滕菲儿顺手指向自己住的那间破茅草屋:“我们就住那。”
这村子交通不便,村民出入全靠两条腿和村子里的骡马,消息相对闭塞。村民们哪里知道这只是在拍综艺节目,听见医生说“我们”,还以为这个年轻的医生是和男人私奔才藏在这个闭塞的村庄。
那个中年妇女不禁用一种同情的目光看着滕菲儿,心想白瞎了这姑娘,长得这么好看,医术还这么高,心地也善良,自己都穷得快吃不上饭了,还在这悬壶济世,分文不收。

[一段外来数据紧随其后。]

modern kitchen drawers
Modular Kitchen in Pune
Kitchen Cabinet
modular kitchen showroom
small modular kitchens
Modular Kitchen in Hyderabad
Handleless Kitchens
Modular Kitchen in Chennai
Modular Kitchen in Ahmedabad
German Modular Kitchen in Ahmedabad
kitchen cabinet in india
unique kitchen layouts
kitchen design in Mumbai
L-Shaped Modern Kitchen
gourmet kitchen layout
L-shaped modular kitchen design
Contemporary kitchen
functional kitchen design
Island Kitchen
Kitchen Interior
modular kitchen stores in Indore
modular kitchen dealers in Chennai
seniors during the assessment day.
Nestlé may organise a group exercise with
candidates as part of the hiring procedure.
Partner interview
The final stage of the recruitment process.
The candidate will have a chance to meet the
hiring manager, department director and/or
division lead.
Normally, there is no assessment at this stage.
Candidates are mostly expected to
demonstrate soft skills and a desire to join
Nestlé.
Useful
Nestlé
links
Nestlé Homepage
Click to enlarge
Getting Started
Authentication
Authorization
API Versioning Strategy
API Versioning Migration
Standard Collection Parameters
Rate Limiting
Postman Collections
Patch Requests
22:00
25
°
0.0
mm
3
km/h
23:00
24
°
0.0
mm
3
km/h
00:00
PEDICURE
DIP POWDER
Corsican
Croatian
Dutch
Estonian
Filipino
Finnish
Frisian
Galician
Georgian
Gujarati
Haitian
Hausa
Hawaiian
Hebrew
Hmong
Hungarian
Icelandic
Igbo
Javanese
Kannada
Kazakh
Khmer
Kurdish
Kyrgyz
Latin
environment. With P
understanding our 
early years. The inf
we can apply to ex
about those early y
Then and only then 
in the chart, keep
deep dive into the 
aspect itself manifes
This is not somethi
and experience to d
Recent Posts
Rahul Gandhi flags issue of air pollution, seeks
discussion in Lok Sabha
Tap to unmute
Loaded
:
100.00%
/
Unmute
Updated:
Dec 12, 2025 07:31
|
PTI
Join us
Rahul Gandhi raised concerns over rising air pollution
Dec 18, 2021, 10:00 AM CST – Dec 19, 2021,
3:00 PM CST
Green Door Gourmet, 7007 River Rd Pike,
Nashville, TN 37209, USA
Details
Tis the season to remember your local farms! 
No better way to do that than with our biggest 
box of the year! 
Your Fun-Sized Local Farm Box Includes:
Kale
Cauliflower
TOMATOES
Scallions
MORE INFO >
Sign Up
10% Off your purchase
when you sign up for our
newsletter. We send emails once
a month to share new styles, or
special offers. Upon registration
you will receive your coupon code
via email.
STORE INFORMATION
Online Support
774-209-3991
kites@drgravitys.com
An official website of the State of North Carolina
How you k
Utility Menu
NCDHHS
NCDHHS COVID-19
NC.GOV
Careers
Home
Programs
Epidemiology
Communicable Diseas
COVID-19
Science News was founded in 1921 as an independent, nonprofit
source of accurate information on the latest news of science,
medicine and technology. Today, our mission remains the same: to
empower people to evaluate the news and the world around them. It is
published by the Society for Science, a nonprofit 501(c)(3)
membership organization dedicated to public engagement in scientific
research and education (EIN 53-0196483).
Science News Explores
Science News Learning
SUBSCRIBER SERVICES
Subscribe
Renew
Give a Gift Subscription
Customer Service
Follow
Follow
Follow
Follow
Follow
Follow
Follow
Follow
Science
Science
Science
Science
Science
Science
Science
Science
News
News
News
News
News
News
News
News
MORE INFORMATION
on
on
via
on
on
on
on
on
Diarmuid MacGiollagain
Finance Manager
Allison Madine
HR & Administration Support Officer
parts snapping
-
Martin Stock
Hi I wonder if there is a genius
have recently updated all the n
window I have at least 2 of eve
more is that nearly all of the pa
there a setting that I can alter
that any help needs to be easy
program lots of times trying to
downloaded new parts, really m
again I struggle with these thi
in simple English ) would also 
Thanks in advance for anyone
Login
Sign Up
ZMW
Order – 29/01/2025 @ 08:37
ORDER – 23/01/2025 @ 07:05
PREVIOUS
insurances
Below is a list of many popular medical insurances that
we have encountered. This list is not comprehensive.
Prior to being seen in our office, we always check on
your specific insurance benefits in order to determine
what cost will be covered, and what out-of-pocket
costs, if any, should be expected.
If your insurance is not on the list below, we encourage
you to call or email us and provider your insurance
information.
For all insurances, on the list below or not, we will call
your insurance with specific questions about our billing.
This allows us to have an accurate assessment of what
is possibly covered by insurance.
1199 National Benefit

可惜眼神不太好,她这男人呢也就是长得好看点,人还那么凶,看条件还不如自己那个不成器的儿子。
唉,找男人光顾好看有什么用,嫁汉嫁汉穿衣吃饭,和他在一起吃不饱穿不暖还要住破茅草房,只怕还是个软饭硬吃的主,真是可惜了……
中年女子光靠着自己脑补就已经在脑子里跑出了一个波澜壮阔的大电影,她的目光游移在滕菲儿和任英桀之间,眼神变得越发微妙,但还是叫上自己男人把床板替他们搬回到茅草屋。
一个小时之后,在中年女人的大力推广之下,全村人都知道她家小峰那条腿是被住在村里那个破茅草屋里的年轻医生治好的。
医生医术很高,悬壶济世,看病不收钱,只是家里条件不太好,生活异常困苦。大家有病的可以去看病,也别忘了带点东西稍微接济一下。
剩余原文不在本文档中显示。